### WHAT THE EXERCISE ASKS
Without including any pictures, write out all the records word for word.

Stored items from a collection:
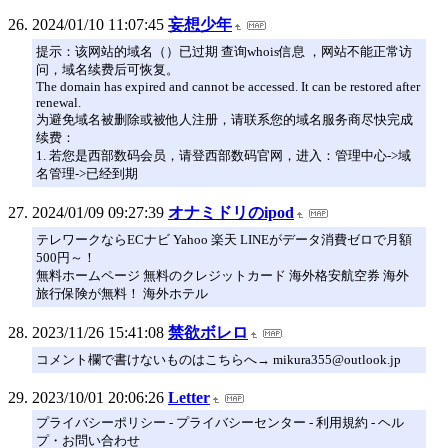
2024/01/10 11:07:45
妄想少年
提示：该网站的域名（）已过期 查询whois信息 ，网站不能正常访
问，域名续费后可恢复。
The domain has expired and cannot be accessed. It can be restored after
renewal.
为避免域名被删除或被他人注册，请联系您的域名服务商尽快完成
续费：
1. 若您是西部数码会员，请登西部数码官网，进入：管理中心->域
名管理->已经到期
2024/01/09 09:27:39
オナミドリのipod
テレワークならECナビ Yahoo 楽天 LINEがデータ消費ゼロで月額
500円～！
無料ホームページ 無料のクレジットカード 海外格安航空券 海外
旅行保険が無料！ 海外ホテル
2023/11/26 15:41:08
禁欲ボレロ
コメント欄で書けないものはこちらへ→ mikura355@outlook.jp
2023/10/01 20:06:26
Letter
プライバシーポリシー - プライバシーセンター - 利用規約 - ヘル
プ・お問い合わせ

### ANSWER BOX
2024/01/10 11:07:45
妄想少年
提示：该网站的域名（）已过期 查询whois信息 ，网站不能正常访
问，域名续费后可恢复。
The domain has expired and cannot be accessed. It can be restored after
renewal.
为避免域名被删除或被他人注册，请联系您的域名服务商尽快完成
续费：
1. 若您是西部数码会员，请登西部数码官网，进入：管理中心->域
名管理->已经到期
2024/01/09 09:27:39
オナミドリのipod
テレワークならECナビ Yahoo 楽天 LINEがデータ消費ゼロで月額
500円～！
無料ホームページ 無料のクレジットカード 海外格安航空券 海外
旅行保険が無料！ 海外ホテル
2023/11/26 15:41:08
禁欲ボレロ
コメント欄で書けないものはこちらへ→ mikura355@outlook.jp
2023/10/01 20:06:26
Letter
プライバシーポリシー - プライバシーセンター - 利用規約 - ヘル
プ・お問い合わせ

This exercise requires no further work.